American Museum of Natural History

Creation Lake is a novel that wants to be many contradictory things to many people all at the same time: It is a spy novel and a satire of a spy novel; a retro “novel of ideas” in a mid-20th-century style that’s also an absurdist postmodern novel of paranoia, floating signifiers, and randomness—an homage of sorts to Don DeLillo’s The Names. Mostly, however, it is a container to deliver many different kinds of information in explicit and implicit ways, especially about the evolution of humanity, and the history and topography of rural France.
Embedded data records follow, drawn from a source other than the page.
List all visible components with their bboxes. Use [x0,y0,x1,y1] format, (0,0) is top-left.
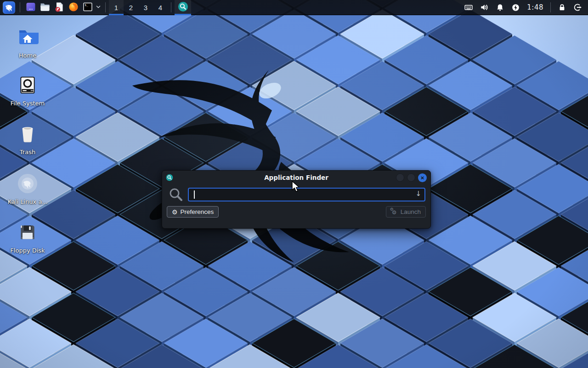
desktop-icon-label: Home [4,52,51,59]
window-title: Application Finder [162,174,430,181]
desktop-screen: Home File System Trash [0,0,588,368]
taskbar-window-app-finder[interactable] [175,0,191,15]
applications-menu-button[interactable] [1,0,17,15]
desktop-icon-file-system[interactable]: File System [4,74,51,107]
panel-separator [105,2,106,12]
floppy-disk-icon [4,221,51,244]
launcher-firefox[interactable] [66,0,80,15]
desktop-icon-trash[interactable]: Trash [4,122,51,156]
kali-docs-icon [4,172,51,195]
window-app-icon [25,1,36,14]
workspace-button-1[interactable]: 1 [109,0,124,15]
clock[interactable]: 1:48 [523,3,547,12]
workspace-button-4[interactable]: 4 [153,0,168,15]
minimize-button[interactable] [396,173,404,182]
desktop-icon-label: Floppy Disk [4,247,51,254]
top-panel: $_ 1 2 3 4 [0,0,588,15]
launcher-file-manager[interactable] [38,0,52,15]
launcher-terminal[interactable]: $_ [80,0,95,15]
workspace-button-2[interactable]: 2 [124,0,138,15]
terminal-icon: $_ [82,1,93,14]
panel-separator [20,2,20,12]
workspace-button-3[interactable]: 3 [138,0,153,15]
kali-dragon-icon [3,1,15,14]
launch-button[interactable]: ⚙⚙ Launch [386,206,426,218]
file-system-drive-icon [4,74,51,97]
app-finder-icon [166,174,173,181]
down-arrow-icon[interactable]: ↓ [415,190,421,198]
window-titlebar[interactable]: Application Finder × [162,171,430,184]
firefox-icon [68,1,79,14]
file-manager-icon [40,1,51,14]
keyboard-layout-icon[interactable] [461,0,476,15]
app-finder-icon [178,1,188,13]
desktop-icon-label: File System [4,100,51,107]
launch-gears-icon: ⚙⚙ [391,208,398,215]
close-button[interactable]: × [418,173,427,182]
power-manager-icon[interactable] [508,0,523,15]
home-folder-icon [4,26,51,49]
search-icon [168,187,184,202]
trash-icon [4,122,51,145]
lock-screen-icon[interactable] [554,0,570,15]
preferences-button[interactable]: ⚙ Preferences [167,206,219,218]
launcher-window-app[interactable] [23,0,38,15]
panel-separator [171,2,171,12]
notifications-icon[interactable] [492,0,508,15]
text-editor-icon [54,1,65,14]
application-finder-window: Application Finder × ↓ [162,170,431,229]
gear-icon: ⚙ [172,209,178,215]
text-caret [194,190,195,199]
desktop-icon-label: Kali Linux a... [4,199,51,206]
maximize-button[interactable] [407,173,415,182]
search-input[interactable] [188,188,425,201]
desktop-icon-home[interactable]: Home [4,26,51,59]
svg-text:$_: $_ [85,3,88,7]
system-tray: 1:48 [461,0,585,15]
log-out-icon[interactable] [570,0,585,15]
desktop-icon-floppy-disk[interactable]: Floppy Disk [4,221,51,254]
terminal-dropdown-button[interactable] [95,0,102,15]
volume-icon[interactable] [476,0,492,15]
desktop-icon-kali-docs[interactable]: Kali Linux a... [4,172,51,206]
chevron-down-icon [95,4,102,12]
panel-separator [550,2,551,12]
launcher-text-editor[interactable] [52,0,66,15]
close-icon: × [421,173,424,182]
desktop-icon-label: Trash [4,149,51,156]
In this way, it resembles an essay or long monologue of a type found in institutionalized avant-garde theater and so-called “performance,” a novel that seems almost designed to receive grant funding from numerous institutions interested in work that “explores” or “examines” issues of climate change and inequality, feminism, and indigeneity, with the aim of “soliciting,” “encouraging,” or “provoking” thoughts about “the human condition” without making anyone too uncomfortable. Future editions should be published with the artist statement.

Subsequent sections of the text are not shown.